Sonja Peltzer-Montfort - Schriftführerin

Beim Herbsttreffen Ende September im Freilichtmuseum Lindlar wurde ich von der Mitgliederversammlung zur Schriftführerin in den Vorstand gewählt; ein Grund, mich an dieser Stelle kurz vorzustellen.

1966 wurde ich in Frankfurt/Main geboren. Es waren vor allem die Wochenendausflüge mit meinen Eltern und Geschwistern in den Taunus oder Odenwald, die mich alte Bausubstanz, hauptsächlich in Form von Burgen und Schlössern zu bestaunen lehrten. Auch Streuobstwiesen und Fachwerkdörfer im hessischen Umland hatten es mir sehr angetan. Als Kind erträumte ich mir ein Leben auf dem Land. Ginnheim, der Frankfurter Stadtteil in dem ich aufwuchs, wies zu meiner Kindheit in den frühen 70er Jahren noch deutlich dörfliche Strukturen auf; auch hatten wir einen Garten mit Apfelbaum und Hängematte, doch bis ich tatsächlich mal auf dem Land in einem richtigen Dorf wohnen sollte, dauerte es noch ein paar Jahrzehnte – wohl auch, weil dieser Wunsch in den Folgejahren nicht mehr so ausgeprägt war.

Von Frankfurt ging ich zum Studium der Anglistik und Romanistik nach Heidelberg.
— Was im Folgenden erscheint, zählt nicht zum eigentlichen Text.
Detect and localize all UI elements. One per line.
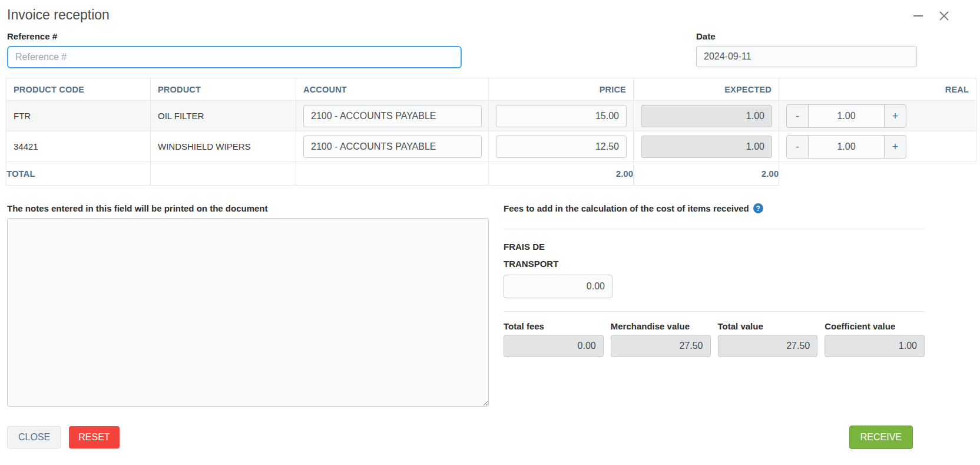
- summary-field: Merchandise value: [611, 321, 711, 357]
- price-cell: [489, 101, 634, 131]
- column-header-account: ACCOUNT: [296, 78, 489, 101]
- notes-group: The notes entered in this field will be …: [7, 203, 489, 409]
- account-cell: [296, 101, 489, 131]
- invoice-reception-dialog: Invoice reception Reference # Date: [0, 0, 980, 465]
- minimize-icon[interactable]: [912, 9, 925, 22]
- product-name-cell: WINDSHIELD WIPERS: [151, 131, 296, 162]
- price-cell: [489, 131, 634, 162]
- decrement-button[interactable]: -: [786, 135, 809, 159]
- date-label: Date: [696, 31, 917, 41]
- summary-field-label: Coefficient value: [825, 321, 925, 331]
- column-header-real: REAL: [779, 78, 976, 101]
- table-row: 34421 WINDSHIELD WIPERS - +: [6, 131, 976, 162]
- help-icon[interactable]: ?: [753, 203, 763, 213]
- real-quantity-input[interactable]: [808, 135, 885, 159]
- notes-label: The notes entered in this field will be …: [7, 203, 489, 213]
- summary-field-input: [611, 335, 711, 357]
- date-field-group: Date: [696, 31, 917, 68]
- close-icon[interactable]: [938, 9, 951, 22]
- fees-divider-bottom: [504, 311, 925, 312]
- increment-button[interactable]: +: [884, 104, 906, 128]
- increment-button[interactable]: +: [884, 135, 906, 159]
- account-input[interactable]: [303, 105, 482, 127]
- real-quantity-input[interactable]: [808, 104, 885, 128]
- summary-field-input: [825, 335, 925, 357]
- summary-field-input: [718, 335, 818, 357]
- summary-field: Coefficient value: [825, 321, 925, 357]
- product-code-cell: 34421: [6, 131, 151, 162]
- table-row: FTR OIL FILTER - +: [6, 101, 976, 131]
- product-name-cell: OIL FILTER: [151, 101, 296, 131]
- date-input[interactable]: [696, 46, 917, 67]
- receive-button[interactable]: RECEIVE: [849, 426, 913, 449]
- total-empty-account: [296, 162, 489, 186]
- close-button[interactable]: CLOSE: [7, 426, 61, 448]
- window-controls: [912, 9, 951, 22]
- account-cell: [296, 131, 489, 162]
- top-form-row: Reference # Date: [6, 23, 974, 68]
- expected-input: [641, 136, 772, 158]
- fee-items-container: FRAIS DE TRANSPORT: [504, 239, 925, 298]
- column-header-price: PRICE: [489, 78, 634, 101]
- price-input[interactable]: [496, 105, 627, 127]
- summary-field-label: Total value: [718, 321, 818, 331]
- summary-field-input: [504, 335, 604, 357]
- summary-field: Total fees: [504, 321, 604, 357]
- summary-field-label: Total fees: [504, 321, 604, 331]
- summary-field: Total value: [718, 321, 818, 357]
- column-header-expected: EXPECTED: [634, 78, 779, 101]
- product-code-cell: FTR: [6, 101, 151, 131]
- fees-panel: Fees to add in the calculation of the co…: [504, 203, 925, 409]
- table-header-row: PRODUCT CODE PRODUCT ACCOUNT PRICE EXPEC…: [6, 78, 976, 101]
- total-price-value: 2.00: [489, 162, 634, 186]
- reference-field-group: Reference #: [7, 31, 462, 68]
- dialog-header: Invoice reception: [6, 6, 974, 23]
- real-cell: - +: [779, 101, 976, 131]
- account-input[interactable]: [303, 136, 482, 158]
- fees-summary-grid: Total fees Merchandise value Total value…: [504, 321, 925, 357]
- summary-field-label: Merchandise value: [611, 321, 711, 331]
- column-header-product: PRODUCT: [151, 78, 296, 101]
- lower-section: The notes entered in this field will be …: [6, 186, 974, 409]
- page-title: Invoice reception: [7, 7, 110, 23]
- decrement-button[interactable]: -: [786, 104, 809, 128]
- dialog-footer: CLOSE RESET RECEIVE: [6, 409, 974, 449]
- real-cell: - +: [779, 131, 976, 162]
- quantity-stepper: - +: [786, 104, 906, 128]
- fee-item-label: FRAIS DE TRANSPORT: [504, 239, 580, 272]
- expected-cell: [634, 101, 779, 131]
- column-header-product-code: PRODUCT CODE: [6, 78, 151, 101]
- reference-input[interactable]: [7, 46, 462, 68]
- fees-divider-top: [504, 229, 925, 229]
- expected-cell: [634, 131, 779, 162]
- fee-item: FRAIS DE TRANSPORT: [504, 239, 925, 298]
- total-empty-product: [151, 162, 296, 186]
- total-expected-value: 2.00: [634, 162, 779, 186]
- fee-item-input[interactable]: [504, 275, 612, 298]
- total-row: TOTAL 2.00 2.00: [6, 162, 976, 186]
- products-table: PRODUCT CODE PRODUCT ACCOUNT PRICE EXPEC…: [6, 78, 976, 186]
- total-label: TOTAL: [6, 162, 151, 186]
- expected-input: [641, 105, 772, 127]
- notes-textarea[interactable]: [7, 218, 489, 407]
- price-input[interactable]: [496, 136, 627, 158]
- total-empty-real: [779, 162, 976, 186]
- quantity-stepper: - +: [786, 135, 906, 159]
- reset-button[interactable]: RESET: [69, 426, 119, 448]
- product-table-body: FTR OIL FILTER - + 34421 WINDSHIELD W: [6, 101, 976, 162]
- reference-label: Reference #: [7, 31, 462, 41]
- fees-heading: Fees to add in the calculation of the co…: [504, 203, 749, 213]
Studienaufenthalte in den wunderbar alten Städten Cambridge und Montpellier halfen mir, den Weg zu ebnen zu einer spannenden Tätigkeit in Brüssel, wo ich zehn Jahre für das Demokratisierungs- und Menschenrechts-Programm der Europäischen Kommission arbeitete.

Unsere drei Mädels wurden geboren, wir schauten uns nach beschaulicheren Lebensumständen um und zogen 2003 nach Groß Twülpstedt im Landkreis Helmstedt.

Hier hatten wir das Glück, die alte Dorfschule kaufen zu können, die 1860 aus Velpker Sandstein gebaut worden war. Letzterer wurde bis in die 80er Jahre des letzten Jahrhunderts abgebaut, nun findet man noch Reste im Wald, der sogenannten Velpker Schweiz. Bis dahin hatten wir nur in unserer Freizeit mit Denkmälern zu tun gehabt, also zum Beispiel bei Tagen des Offenen Denkmals, die europaweit stattfinden, also auch in Belgien; nun stellte uns das eigene Denkmal vor große Herausforderungen.

Glücklicherweise stand uns die Untere Denkmalbehörde des Landkreises mit nützlichen Ratschlägen zur Seite und auch der ein oder andere Handwerker half uns auf die Sprünge.

Auf der Suche nach einer „Landhausküche“ – und da gehen die Vorstellungen anscheinend meilenweit auseinander, was man sich darunter vorstellen kann – fand ich eine Tischlerin, die mich für ein Praktikum aufnahm und mit der ich gemeinsam die Küche planen konnte, wie ich sie mir vorstellte, z.B. mit – wenn auch neuen – „alten“ Beschlägen, mit einem Kindertreppchen zur Spüle hoch, unter welches sich der Wasserkasten auf einem Rollbrett verbirgt und vor allem ohne häßliche Scharniere. Die Tischlerin (und Restauratorin) war Irmela Wrede, die mir 2004 meinen ersten Holznagel in die Hand drückte. Ich wurde IgB-Mitglied, las lange Jahre begeistert den Holznagel und besuchte die Leipziger Denkmalmesse bis mein Mann Oliver und ich im Frühjahr 2018 erstmals zu einem IgB-Treffen ins Wendland fuhren. Zu diesem beglückenden Erlebnis kam kurz danach die Aufnahme bei der Gifhorner IgB Gruppe, die Teilnahme an der Fortbildung für Niedersächsische Kontaktstellen …, vieles soll folgen.

Mittlerweile ist die 4-köpfige Brut ziemlich groß, neue Zeitfenster entstehen und ich freue mich sehr auf die gemeinschaftliche Arbeit im Vorstand und mit all den engagierten, inspirierenden Menschen in der IgB.